• _Activity_
Read through the records. Copy each line that has the word "werden".

• _Task material_
==================================================

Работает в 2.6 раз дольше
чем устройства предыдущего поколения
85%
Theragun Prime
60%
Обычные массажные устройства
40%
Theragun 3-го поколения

==================================================

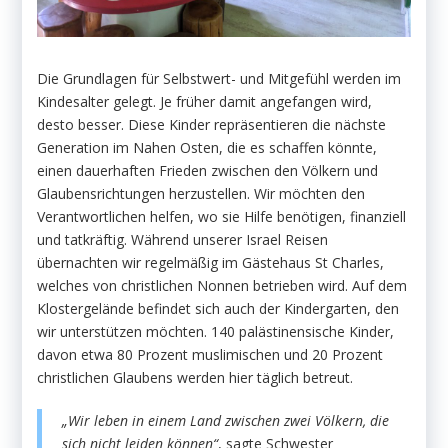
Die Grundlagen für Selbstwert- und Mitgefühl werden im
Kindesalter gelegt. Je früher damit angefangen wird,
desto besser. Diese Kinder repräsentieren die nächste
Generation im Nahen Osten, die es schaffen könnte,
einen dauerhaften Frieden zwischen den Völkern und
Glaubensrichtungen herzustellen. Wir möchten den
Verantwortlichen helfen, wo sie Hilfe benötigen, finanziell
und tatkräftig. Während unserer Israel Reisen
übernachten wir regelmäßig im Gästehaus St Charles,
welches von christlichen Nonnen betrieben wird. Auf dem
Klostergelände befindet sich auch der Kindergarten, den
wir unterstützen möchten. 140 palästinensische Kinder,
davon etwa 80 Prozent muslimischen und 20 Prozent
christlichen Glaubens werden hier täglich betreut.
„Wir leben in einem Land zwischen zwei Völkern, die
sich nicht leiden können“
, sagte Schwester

==================================================

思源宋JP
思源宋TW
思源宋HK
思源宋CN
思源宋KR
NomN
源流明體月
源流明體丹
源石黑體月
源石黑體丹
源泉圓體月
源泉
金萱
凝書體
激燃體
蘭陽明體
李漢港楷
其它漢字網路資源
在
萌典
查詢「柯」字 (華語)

==================================================

• _Response for this exercise_
Die Grundlagen für Selbstwert- und Mitgefühl werden im
christlichen Glaubens werden hier täglich betreut.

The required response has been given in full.